This hearty Greek lamb stew with orzo, known as Youvetsi, is a comforting dish perfect for the colder months. Tender lamb is simmered in a rich tomato-red wine sauce, then mixed with orzo pasta and topped with crumbled feta cheese.

Ingredients

Lamb Stew:

  • 2 1/2 lbs (1.1 kg) lamb shoulder or leg, cut into chunks
  • 1 large onion, finely chopped
  • 3 garlic cloves, minced
  • 1 cinnamon stick
  • 1 bay leaf
  • 1/2 cup dry red wine
  • 1 (28 oz / 800g) can San Marzano tomatoes, crushed
  • 1 tbsp tomato paste (optional)
  • 1 tsp sugar (optional)
  • 3 tbsp olive oil
  • Salt and black pepper to taste
  • 2 1/2 cups hot water or beef broth (more as needed)

Orzo:

  • 1 1/2 cups orzo pasta (kritharaki)
  • Additional broth or water as needed

Garnish:

  • Feta cheese, crumbled
  • Extra virgin olive oil
  • Fresh parsley (optional)

Instructions

  1. Heat olive oil in a large pot over medium-high.

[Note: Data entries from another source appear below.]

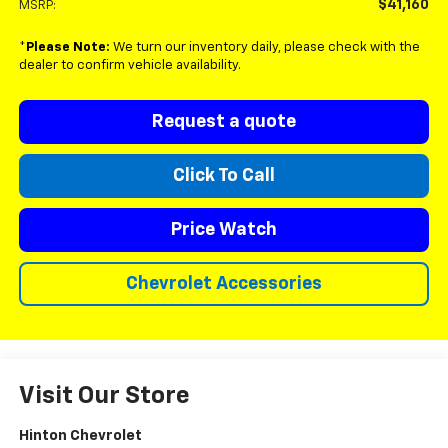
$41,160
MSRP:
*
Please Note:
We turn our inventory daily, please check with the
dealer to confirm vehicle availability.
Request a quote
Click To Call
Price Watch
Chevrolet Accessories
Visit Our Store
Hinton Chevrolet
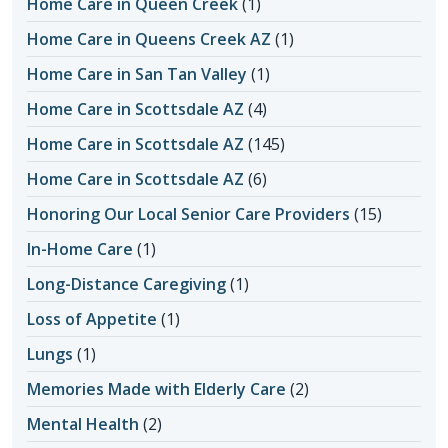
Home Care in Queen Creek
(1)
Home Care in Queens Creek AZ
(1)
Home Care in San Tan Valley
(1)
Home Care in Scottsdale AZ
(4)
Home Care in Scottsdale AZ
(145)
Home Care in Scottsdale AZ
(6)
Honoring Our Local Senior Care Providers
(15)
In-Home Care
(1)
Long-Distance Caregiving
(1)
Loss of Appetite
(1)
Lungs
(1)
Memories Made with Elderly Care
(2)
Mental Health
(2)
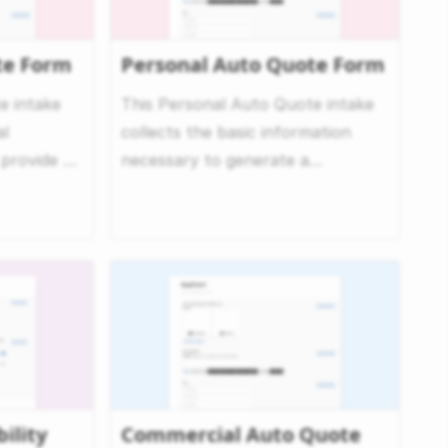
e Form
Personal Auto Quote Form
 intake
This Personal Auto Quote intake
al
collects the basic information
 provide a
necessary to generate a
nsuran...
personalized auto insurance ...
ility
Commercial Auto Quote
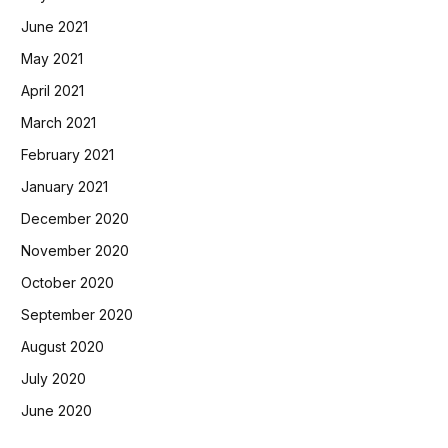
June 2021
May 2021
April 2021
March 2021
February 2021
January 2021
December 2020
November 2020
October 2020
September 2020
August 2020
July 2020
June 2020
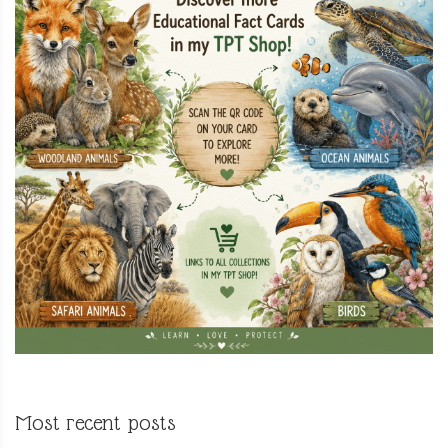
Most recent posts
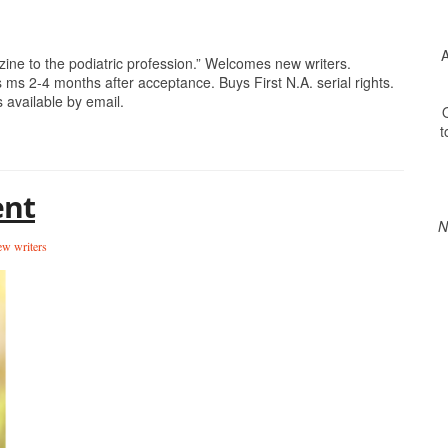
A
e to the podiatric profession.” Welcomes new writers.
 ms 2-4 months after acceptance. Buys First N.A. serial rights.
 available by email.
O
t
ent
N
w writers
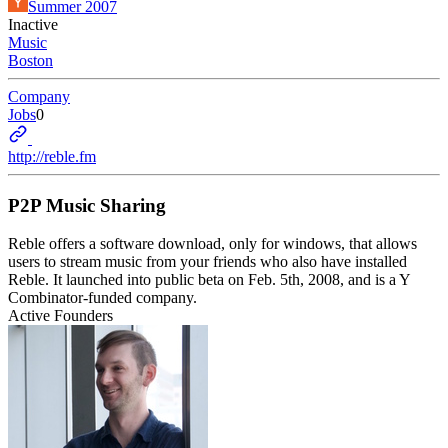
Summer 2007
Inactive
Music
Boston
Company
Jobs
0
http://reble.fm
P2P Music Sharing
Reble offers a software download, only for windows, that allows
users to stream music from your friends who also have installed
Reble. It launched into public beta on Feb. 5th, 2008, and is a Y
Combinator-funded company.
Active Founders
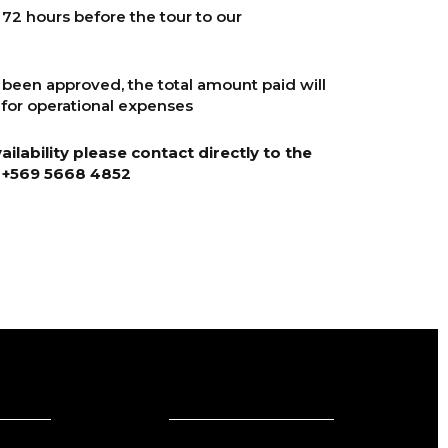
2 hours before the tour to our
 been approved, the total amount paid will
for operational expenses
ilability please contact directly to the
+569 5668 4852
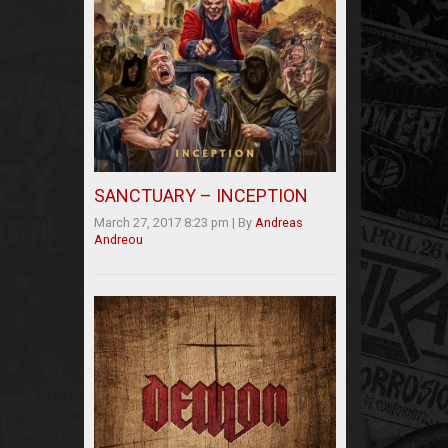
SANCTUARY – INCEPTION
March 27, 2017 8:23 pm
|
By
Andreas
Andreou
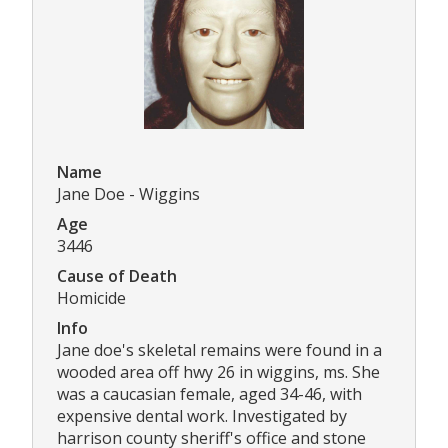
Name
Jane Doe - Wiggins
Age
3446
Cause of Death
Homicide
Info
Jane doe's skeletal remains were found in a
wooded area off hwy 26 in wiggins, ms. She
was a caucasian female, aged 34-46, with
expensive dental work. Investigated by
harrison county sheriff's office and stone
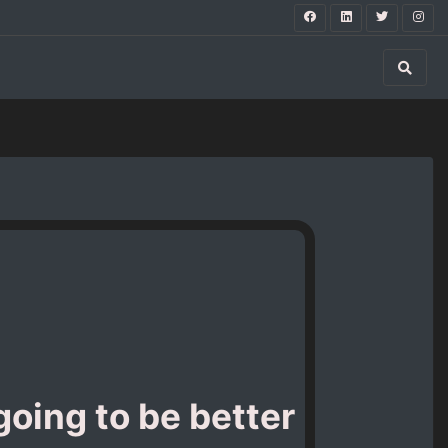
going to be better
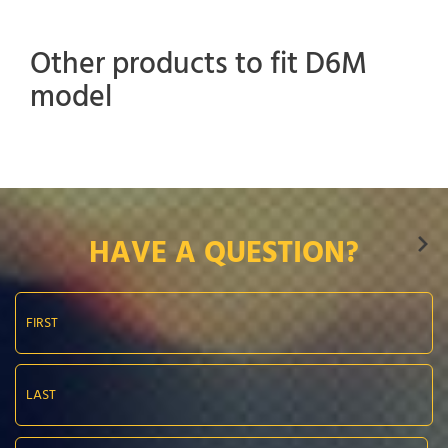
Other products to fit D6M
model
HAVE A QUESTION?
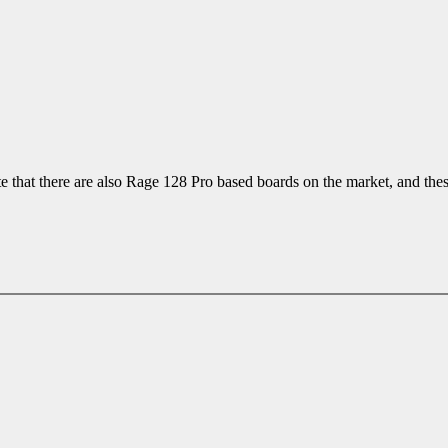
 that there are also Rage 128 Pro based boards on the market, and thes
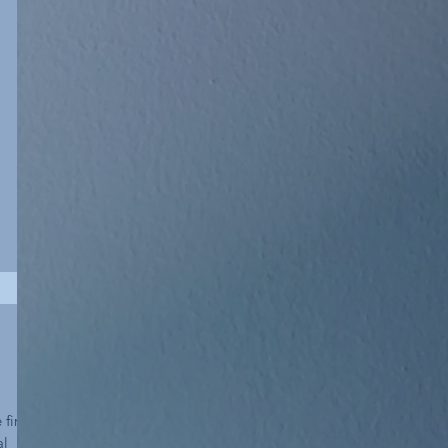
first
al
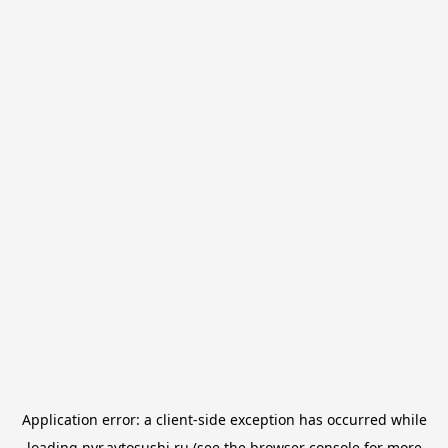
Application error: a
client
-side exception has occurred while
loading
nvr.avtosushi.ru
(see the
browser console
for more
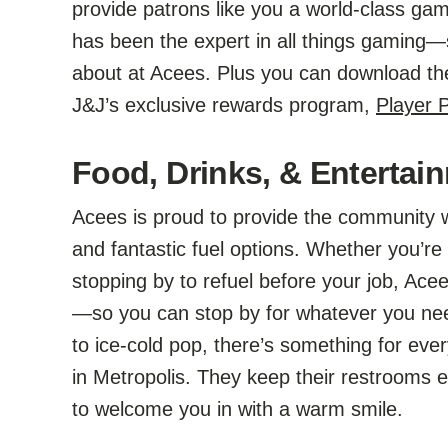
provide patrons like you a world-class g
has been the expert in all things gaming—s
about at Acees. Plus you can download t
J&J’s exclusive rewards program,
Player
Food, Drinks, & Entertain
Acees is proud to provide the community w
and fantastic fuel options. Whether you’re 
stopping by to refuel before your job, Ac
—so you can stop by for whatever you ne
to ice-cold pop, there’s something for ever
in Metropolis. They keep their restrooms 
to welcome you in with a warm smile.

Brown lamb on all sides, 6–8 minutes. Remove and set aside.
  2. Add onion and sauté until soft, about 5 minutes. Stir in garlic, cinnamon stick, and bay leaf.
  3. Pour in red wine to deglaze; simmer 2 minutes. Add tomatoes, tomato paste, sugar, and 2½ cups broth or water. Return lamb to the pot.
  4. Bring to a boil, then lower heat. Cover and simmer for 1.5–2 hours until the lamb is very tender.
  5. Remove lid. Stir in orzo and a bit more hot water if needed to just cover pasta. Cook uncovered, stirring occasionally, 15–18 minutes until orzo is tender.
  6. Discard cinnamon and bay leaf. Let rest for 5–10 minutes.
  7. Serve warm, garnished with feta, olive oil, and parsley.

Notes

  • Orzo absorbs liquid fast—add extra hot broth if it thickens too much.
  • Let stew rest before serving for better texture and flavor.
  • For oven-baked variation, transfer to baking dish after step 4 and bake at 375°F for 30–40 minutes.